### To do
Lines containing the word "confirm" are the ones to copy from the records below.

### Listed records
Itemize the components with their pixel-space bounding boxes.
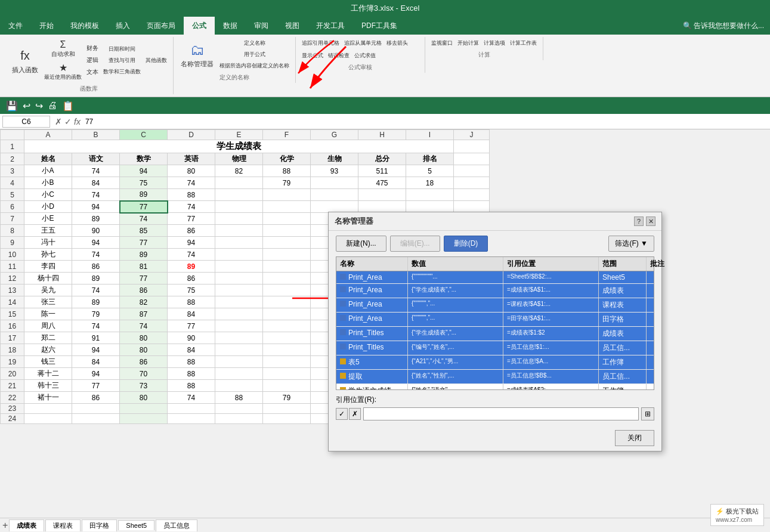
cell-d19[interactable]: 88 bbox=[168, 356, 215, 368]
col-h-header[interactable]: H bbox=[358, 130, 406, 140]
cell-a16[interactable]: 周八 bbox=[24, 320, 72, 332]
cell-a6[interactable]: 小D bbox=[24, 201, 72, 213]
btn-text[interactable]: 文本 bbox=[85, 67, 100, 78]
btn-eval-formula[interactable]: 公式求值 bbox=[353, 51, 377, 61]
cell-c3[interactable]: 94 bbox=[120, 165, 168, 177]
btn-remove-arrows[interactable]: 移去箭头 bbox=[385, 38, 409, 48]
cell-c6-selected[interactable]: 77 bbox=[120, 201, 168, 213]
btn-other[interactable]: 其他函数 bbox=[144, 55, 168, 66]
list-item[interactable]: 提取 {"姓名","性别",... =员工信息!$B$... 员工信... bbox=[336, 370, 654, 384]
cell-d8[interactable]: 86 bbox=[168, 225, 215, 237]
cancel-formula-icon[interactable]: ✗ bbox=[55, 117, 62, 126]
cell-d4[interactable]: 74 bbox=[168, 177, 215, 189]
dialog-edit-btn[interactable]: 编辑(E)... bbox=[390, 236, 440, 252]
ref-confirm-icon[interactable]: ✓ bbox=[336, 408, 348, 420]
cell-i3[interactable]: 5 bbox=[406, 165, 454, 177]
cell-b17[interactable]: 91 bbox=[72, 332, 120, 344]
cell-d9[interactable]: 94 bbox=[168, 237, 215, 249]
tab-formula[interactable]: 公式 bbox=[184, 17, 215, 35]
cell-g4[interactable] bbox=[311, 177, 358, 189]
cell-d11[interactable]: 89 bbox=[168, 261, 215, 273]
cell-c8[interactable]: 85 bbox=[120, 225, 168, 237]
btn-recent[interactable]: ★ 最近使用的函数 bbox=[43, 61, 83, 82]
cell-i6[interactable] bbox=[406, 201, 454, 213]
list-item[interactable]: Print_Area {"""""","... =课程表!$A$1:... 课程… bbox=[336, 298, 654, 313]
btn-show-formulas[interactable]: 显示公式 bbox=[301, 51, 324, 61]
sheet-tab-grid[interactable]: 田字格 bbox=[82, 519, 117, 531]
header-rank[interactable]: 排名 bbox=[406, 153, 454, 165]
confirm-formula-icon[interactable]: ✓ bbox=[64, 117, 72, 126]
cell-b22[interactable]: 86 bbox=[72, 392, 120, 404]
btn-calc-sheet[interactable]: 计算工作表 bbox=[509, 38, 538, 48]
cell-c15[interactable]: 87 bbox=[120, 308, 168, 320]
cell-b5[interactable]: 74 bbox=[72, 189, 120, 201]
cell-b19[interactable]: 84 bbox=[72, 356, 120, 368]
cell-b21[interactable]: 77 bbox=[72, 380, 120, 392]
btn-lookup[interactable]: 查找与引用 bbox=[102, 55, 142, 66]
sheet-tab-schedule[interactable]: 课程表 bbox=[45, 519, 81, 531]
col-f-header[interactable]: F bbox=[263, 130, 311, 140]
btn-define-name[interactable]: 定义名称 bbox=[218, 38, 290, 48]
cell-f5[interactable] bbox=[263, 189, 311, 201]
btn-trace-dependents[interactable]: 追踪从属单元格 bbox=[343, 38, 383, 48]
cell-b10[interactable]: 74 bbox=[72, 249, 120, 261]
cell-c10[interactable]: 89 bbox=[120, 249, 168, 261]
tab-data[interactable]: 数据 bbox=[215, 17, 246, 35]
cell-d17[interactable]: 90 bbox=[168, 332, 215, 344]
cell-a20[interactable]: 蒋十二 bbox=[24, 368, 72, 380]
btn-calc-options[interactable]: 计算选项 bbox=[483, 38, 506, 48]
cell-c18[interactable]: 80 bbox=[120, 344, 168, 356]
cell-b9[interactable]: 94 bbox=[72, 237, 120, 249]
sheet-tab-employee[interactable]: 员工信息 bbox=[156, 519, 197, 531]
cell-f3[interactable]: 88 bbox=[263, 165, 311, 177]
btn-error-check[interactable]: 错误检查 bbox=[327, 51, 351, 61]
col-i-header[interactable]: I bbox=[406, 130, 454, 140]
header-chinese[interactable]: 语文 bbox=[72, 153, 120, 165]
ref-input-field[interactable] bbox=[363, 407, 639, 420]
cell-b16[interactable]: 74 bbox=[72, 320, 120, 332]
cell-a18[interactable]: 赵六 bbox=[24, 344, 72, 356]
cell-c16[interactable]: 74 bbox=[120, 320, 168, 332]
cell-c19[interactable]: 86 bbox=[120, 356, 168, 368]
cell-reference-box[interactable] bbox=[2, 116, 50, 128]
sheet-tab-sheet5[interactable]: Sheet5 bbox=[118, 520, 154, 530]
col-a-header[interactable]: A bbox=[24, 130, 72, 140]
list-item[interactable]: Print_Titles {"学生成绩表","... =成绩表!$1:$2 成绩… bbox=[336, 327, 654, 341]
cell-e5[interactable] bbox=[215, 189, 263, 201]
tab-insert[interactable]: 插入 bbox=[107, 17, 138, 35]
cell-b7[interactable]: 89 bbox=[72, 213, 120, 225]
cell-f22[interactable]: 79 bbox=[263, 392, 311, 404]
header-physics[interactable]: 物理 bbox=[215, 153, 263, 165]
cell-b14[interactable]: 89 bbox=[72, 296, 120, 308]
list-item[interactable]: Print_Area {"""""""""... =Sheet5!$B$2:..… bbox=[336, 271, 654, 284]
cell-e6[interactable] bbox=[215, 201, 263, 213]
cell-a13[interactable]: 吴九 bbox=[24, 284, 72, 296]
qa-print[interactable]: 🖨 bbox=[47, 99, 58, 112]
cell-i4[interactable]: 18 bbox=[406, 177, 454, 189]
cell-j1[interactable] bbox=[454, 140, 490, 153]
cell-d16[interactable]: 77 bbox=[168, 320, 215, 332]
btn-datetime[interactable]: 日期和时间 bbox=[102, 44, 142, 54]
cell-h5[interactable] bbox=[358, 189, 406, 201]
cell-a3[interactable]: 小A bbox=[24, 165, 72, 177]
cell-h6[interactable] bbox=[358, 201, 406, 213]
btn-insert-function[interactable]: fx 插入函数 bbox=[10, 45, 41, 76]
header-total[interactable]: 总分 bbox=[358, 153, 406, 165]
col-j-header[interactable]: J bbox=[454, 130, 490, 140]
tab-pdf[interactable]: PDF工具集 bbox=[353, 17, 406, 35]
list-item[interactable]: Print_Area {"""""","... =田字格!$A$1:... 田字… bbox=[336, 313, 654, 327]
cell-j6[interactable] bbox=[454, 201, 490, 213]
cell-j5[interactable] bbox=[454, 189, 490, 201]
list-item[interactable]: 学生语文成绩 {"姓名","语文",... =成绩表!$A$2:... 工作簿 bbox=[336, 384, 654, 390]
cell-j4[interactable] bbox=[454, 177, 490, 189]
header-math[interactable]: 数学 bbox=[120, 153, 168, 165]
tab-pagelayout[interactable]: 页面布局 bbox=[138, 17, 184, 35]
cell-b13[interactable]: 74 bbox=[72, 284, 120, 296]
cell-e22[interactable]: 88 bbox=[215, 392, 263, 404]
cell-c7[interactable]: 74 bbox=[120, 213, 168, 225]
cell-a4[interactable]: 小B bbox=[24, 177, 72, 189]
cell-b12[interactable]: 89 bbox=[72, 273, 120, 284]
header-name[interactable]: 姓名 bbox=[24, 153, 72, 165]
cell-d22[interactable]: 74 bbox=[168, 392, 215, 404]
cell-g3[interactable]: 93 bbox=[311, 165, 358, 177]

### Result for this exercise
ref-confirm-icon[interactable]: ✓ bbox=[336, 408, 348, 420]
confirm-formula-icon[interactable]: ✓ bbox=[64, 117, 72, 126]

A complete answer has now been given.